Молю святое провиденье:
Да голос мой души твоей
Дарует то мне утешенье,
Да озарит он заточенье
Лучом лицейских ясных дней.
Отрадно отозвался во мне голос Пушкина! Преисполненный глубокой, живительной благодарности, я не мог его обнять, как он меня обнимал, когда я первый посетил его в изгнании. Увы, я не мог даже пожать руку той женщины, которая так радостно спешила утешить меня воспоминанием друга; но она поняла моё чувство без всякого внешнего проявления, нужного, может быть, другим людям и при других обстоятельствах; а Пушкину, верно, тогда не раз икнулось.
Наскоро, через частокол, Александра Григорьевна проговорила мне, что получила этот листок от одного своего знакомого пред самым отъездом из Петербурга, хранила его до свидания со мною и рада, что могла наконец исполнить порученное поэтом. По приезде моём в Тобольск в 1839 году я послал эти стихи к Плетнёву51; таким образом были они напечатаны; а в 1842-м брат мой отыскал в Пскове самый подлинник Пушкина, который теперь хранится у меня в числе заветных моих сокровищ.

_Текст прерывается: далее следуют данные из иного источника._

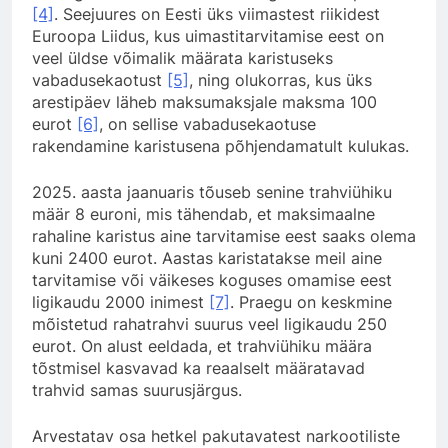
[4]
. Seejuures on Eesti üks viimastest riikidest
Euroopa Liidus, kus uimastitarvitamise eest on
veel üldse võimalik määrata karistuseks
vabadusekaotust
[5]
, ning olukorras, kus üks
arestipäev läheb maksumaksjale maksma 100
eurot
[6]
, on sellise vabadusekaotuse
rakendamine karistusena põhjendamatult kulukas.
2025. aasta jaanuaris tõuseb senine trahviühiku
määr 8 euroni, mis tähendab, et maksimaalne
rahaline karistus aine tarvitamise eest saaks olema
kuni 2400 eurot. Aastas karistatakse meil aine
tarvitamise või väikeses koguses omamise eest
ligikaudu 2000 inimest
[7]
. Praegu on keskmine
mõistetud rahatrahvi suurus veel ligikaudu 250
eurot. On alust eeldada, et trahviühiku määra
tõstmisel kasvavad ka reaalselt määratavad
trahvid samas suurusjärgus.
Arvestatav osa hetkel pakutavatest narkootiliste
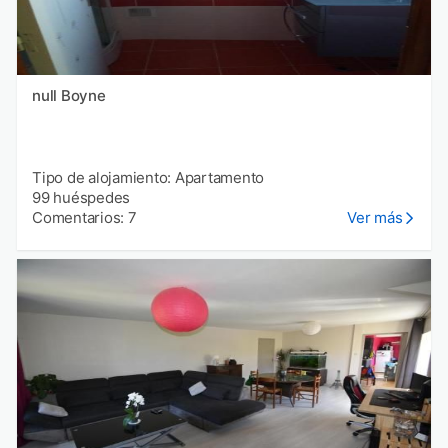
null Boyne
Tipo de alojamiento: Apartamento
99 huéspedes
Comentarios: 7
Ver más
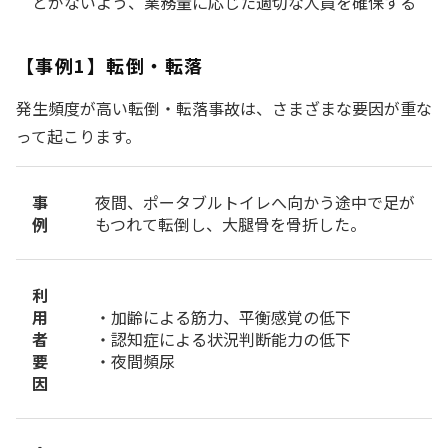
とがないよう、業務量に応じた適切な人員を確保する
【事例1】転倒・転落
発生頻度が高い転倒・転落事故は、さまざまな要因が重な
って起こります。
事
夜間、ポータブルトイレへ向かう途中で足が
例
もつれて転倒し、大腿骨を骨折した。
利
用
・加齢による筋力、平衡感覚の低下
者
・認知症による状況判断能力の低下
要
・夜間頻尿
因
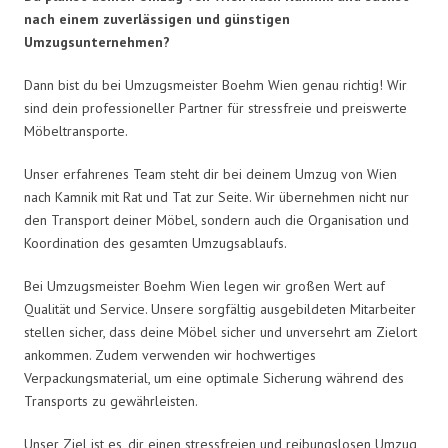
nach einem zuverlässigen und günstigen
Umzugsunternehmen?
Dann bist du bei Umzugsmeister Boehm Wien genau richtig! Wir
sind dein professioneller Partner für stressfreie und preiswerte
Möbeltransporte.
Unser erfahrenes Team steht dir bei deinem Umzug von Wien
nach Kamnik mit Rat und Tat zur Seite. Wir übernehmen nicht nur
den Transport deiner Möbel, sondern auch die Organisation und
Koordination des gesamten Umzugsablaufs.
Bei Umzugsmeister Boehm Wien legen wir großen Wert auf
Qualität und Service. Unsere sorgfältig ausgebildeten Mitarbeiter
stellen sicher, dass deine Möbel sicher und unversehrt am Zielort
ankommen. Zudem verwenden wir hochwertiges
Verpackungsmaterial, um eine optimale Sicherung während des
Transports zu gewährleisten.
Unser Ziel ist es, dir einen stressfreien und reibungslosen Umzug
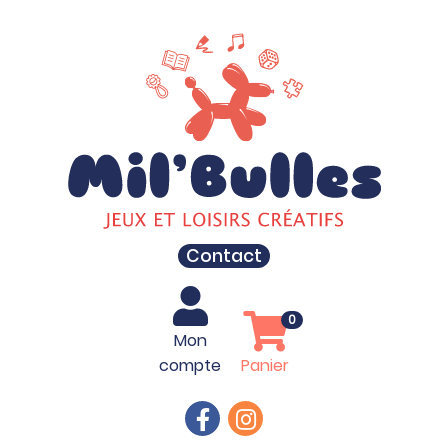
Contact
0
Mon
compte
Panier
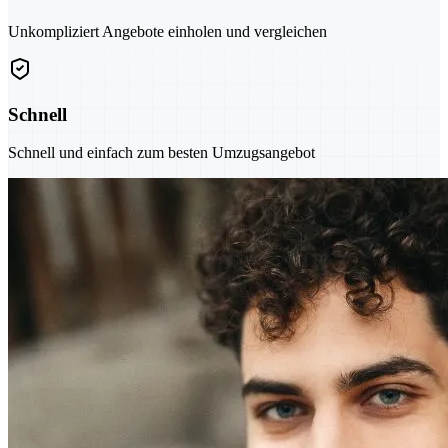
Unkompliziert Angebote einholen und vergleichen
Schnell
Schnell und einfach zum besten Umzugsangebot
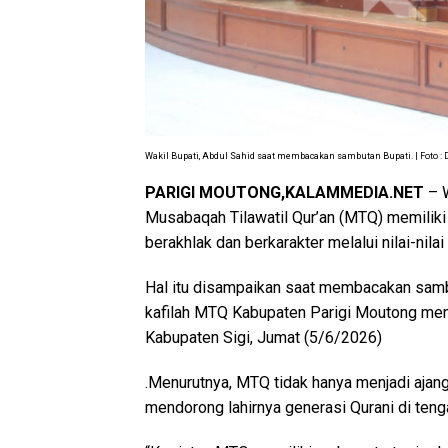
Wakil Bupati, Abdul Sahid saat membacakan sambutan Bupati. | Foto : 
PARIGI MOUTONG,KALAMMEDIA.NET
– W
Musabaqah Tilawatil Qur’an (MTQ) memilik
berakhlak dan berkarakter melalui nilai-nilai
Hal itu disampaikan saat membacakan samb
kafilah MTQ Kabupaten Parigi Moutong men
Kabupaten Sigi, Jumat (5/6/2026)
.Menurutnya, MTQ tidak hanya menjadi ajan
mendorong lahirnya generasi Qurani di teng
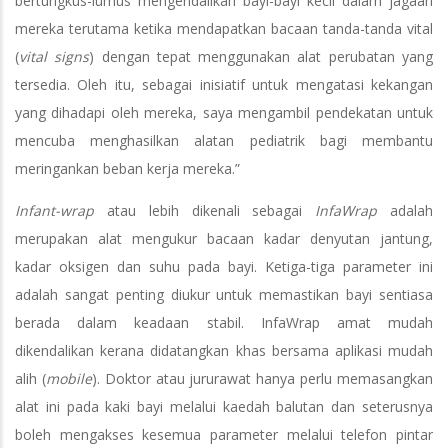
bertungkus-lumus mengendalikan bayi-bayi kecil dalam jagaan
mereka terutama ketika mendapatkan bacaan tanda-tanda vital
(
vital signs
) dengan tepat menggunakan alat perubatan yang
tersedia. Oleh itu, sebagai inisiatif untuk mengatasi kekangan
yang dihadapi oleh mereka, saya mengambil pendekatan untuk
mencuba menghasilkan alatan pediatrik bagi membantu
meringankan beban kerja mereka.”
Infant-wrap
atau lebih dikenali sebagai
InfaWrap
adalah
merupakan alat mengukur bacaan kadar denyutan jantung,
kadar oksigen dan suhu pada bayi. Ketiga-tiga parameter ini
adalah sangat penting diukur untuk memastikan bayi sentiasa
berada dalam keadaan stabil. InfaWrap amat mudah
dikendalikan kerana didatangkan khas bersama aplikasi mudah
alih (
mobile
). Doktor atau jururawat hanya perlu memasangkan
alat ini pada kaki bayi melalui kaedah balutan dan seterusnya
boleh mengakses kesemua parameter melalui telefon pintar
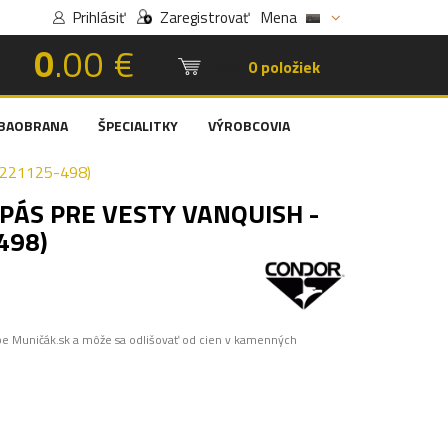
Prihlásiť
Zaregistrovať
Mena
0
.00 €
Košík:
0 položiek
BAOBRANA
ŠPECIALITKY
VÝROBCOVIA
221125-498)
PÁS PRE VESTY VANQUISH -
498)
pe Muničák.sk a môže sa odlišovať od cien v kamenných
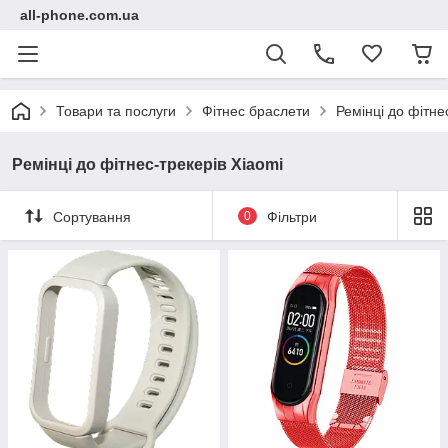
all-phone.com.ua
Товари та послуги
Фітнес браслети
Ремінці до фітне
Ремінці до фітнес-трекерів Xiaomi
Сортування
0
Фільтри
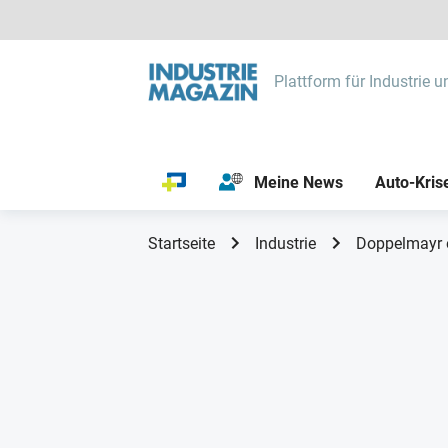
Plattform für Industrie u
Meine News
Auto-Kris
Startseite
Industrie
Doppelmayr 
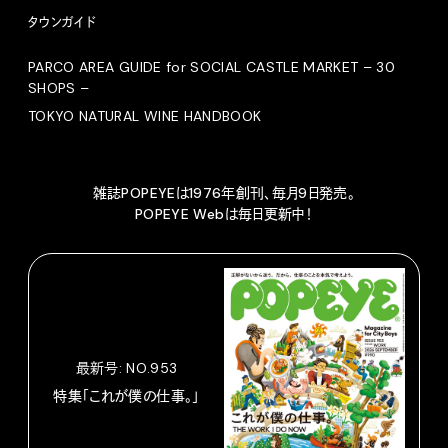
タウンガイド
PARCO AREA GUIDE for SOCIAL CASTLE MARKET – 30
SHOPS –
TOKYO NATURAL WINE HANDBOOK
雑誌POPEYEは1976年創刊、毎月9日発売。
POPEYE Webは毎日更新中！
最新号: NO.953
特集「これが僕の仕事。」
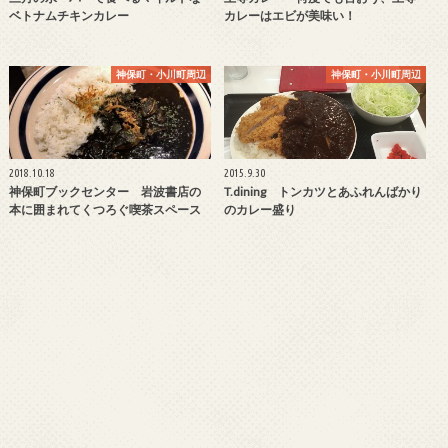
ベトナムチキンカレー
カレーはエビが美味い！
神保町・小川町周辺
神保町・小川町周辺
2018.10.18
2015.9.30
神保町ブックセンター 岩波書店の
T.dining トンカツとあふれんばかり
本に囲まれてくつろぐ喫茶スペース
のカレー盛り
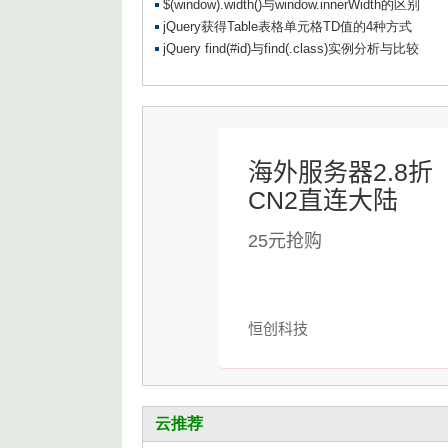
海外服务器2.8折
CN2直连大陆
25元抢购
恒创科技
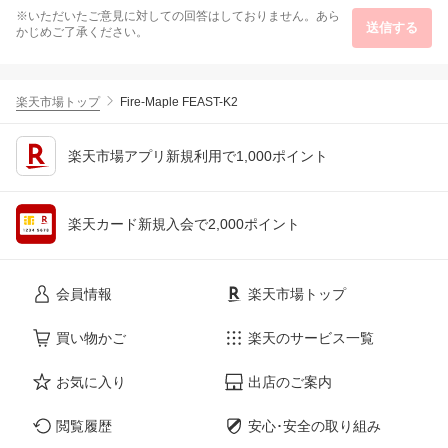
※いただいたご意見に対しての回答はしておりません。あら
送信する
かじめご了承ください。
楽天市場トップ
Fire-Maple FEAST-K2
楽天市場アプリ新規利用で1,000ポイント
楽天カード新規入会で2,000ポイント
会員情報
楽天市場トップ
買い物かご
楽天のサービス一覧
お気に入り
出店のご案内
閲覧履歴
安心･安全の取り組み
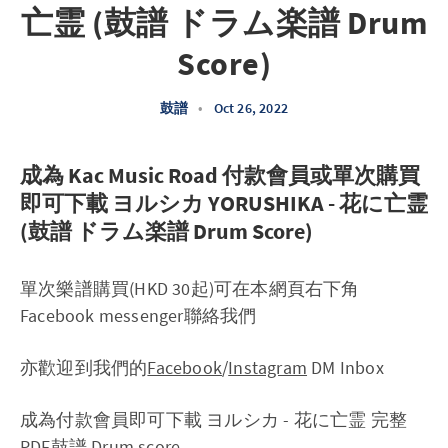
亡霊 (鼓譜 ドラム楽譜 Drum
Score)
鼓譜
•
Oct 26, 2022
成為 Kac Music Road 付款會員或單次購買
即可下載 ヨルシカ YORUSHIKA - 花に亡霊
(鼓譜 ドラム楽譜 Drum Score)
單次樂譜購買(HKD 30起)可在本網頁右下角
Facebook messenger聯絡我們
亦歡迎到我們的
Facebook
/
Instagram
DM Inbox
成為付款會員即可下載 ヨルシカ - 花に亡霊 完整
PDF鼓譜 Drum score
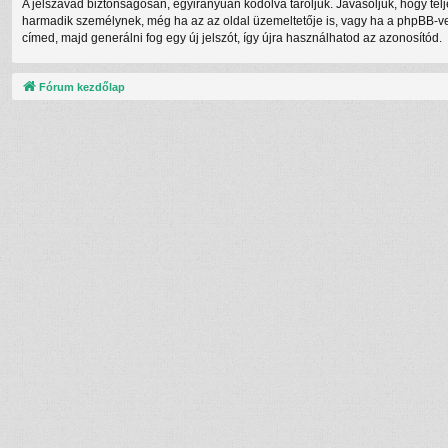
A jelszavad biztonságosan, egyirányúan kódolva tároljuk. Javasoljuk, hogy te
harmadik személynek, még ha az az oldal üzemeltetője is, vagy ha a phpBB-vel 
címed, majd generálni fog egy új jelszót, így újra használhatod az azonosítód.
Fórum kezdőlap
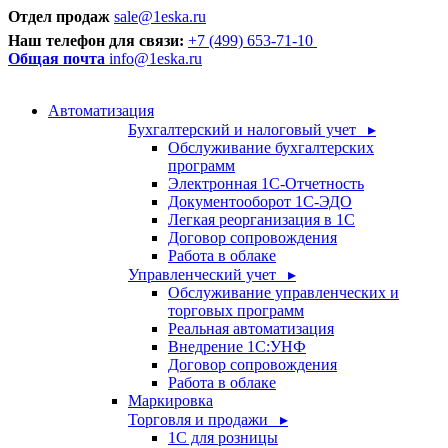
Отдел продаж
sale@1eska.ru
Наш телефон для связи:
+7 (499) 653-71-10
Общая почта
info@1eska.ru
Автоматизация
Бухгалтерский и налоговый учет ▸
Обслуживание бухгалтерских
программ
Электронная 1С-Отчетность
Документооборот 1С-ЭДО
Легкая реорганизация в 1С
Договор сопровождения
Работа в облаке
Управленческий учет ▸
Обслуживание управленческих и
торговых программ
Реальная автоматизация
Внедрение 1С:УНФ
Договор сопровождения
Работа в облаке
Маркировка
Торговля и продажи ▸
1С для розницы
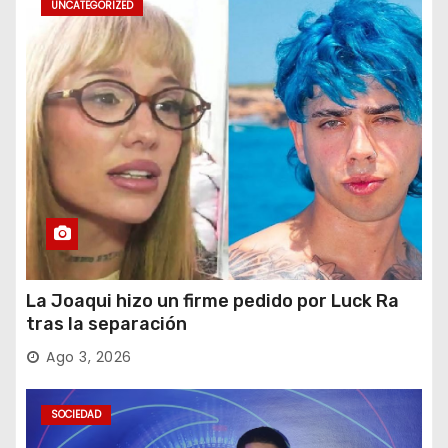
UNCATEGORIZED
La Joaqui hizo un firme pedido por Luck Ra
tras la separación
Ago 3, 2026
SOCIEDAD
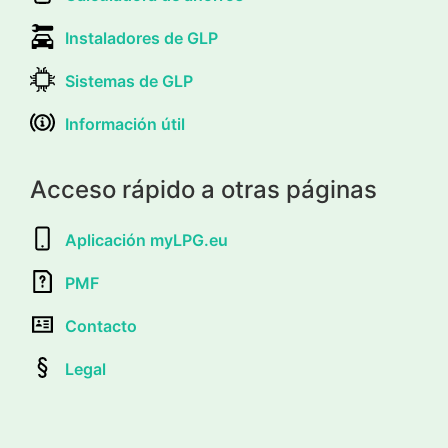
Instaladores de GLP
Sistemas de GLP
Información útil
Acceso rápido a otras páginas
Aplicación myLPG.eu
PMF
Contacto
Legal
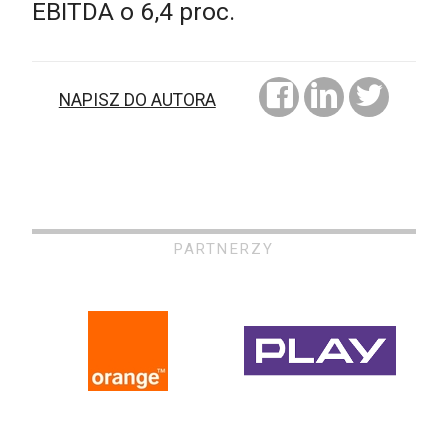
EBITDA o 6,4 proc.
NAPISZ DO AUTORA
PARTNERZY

Наскоро, через частокол, Александра Григорьевна проговорила мне, что получила этот листок от одного своего знакомого пред самым отъездом из Петербурга, хранила его до свидания со мною и рада, что могла наконец исполнить порученное поэтом. По приезде моём в Тобольск в 1839 году я послал эти стихи к Плетнёву51; таким образом были они напечатаны; а в 1842-м брат мой отыскал в Пскове самый подлинник Пушкина, который теперь хранится у меня в числе заветных моих сокровищ.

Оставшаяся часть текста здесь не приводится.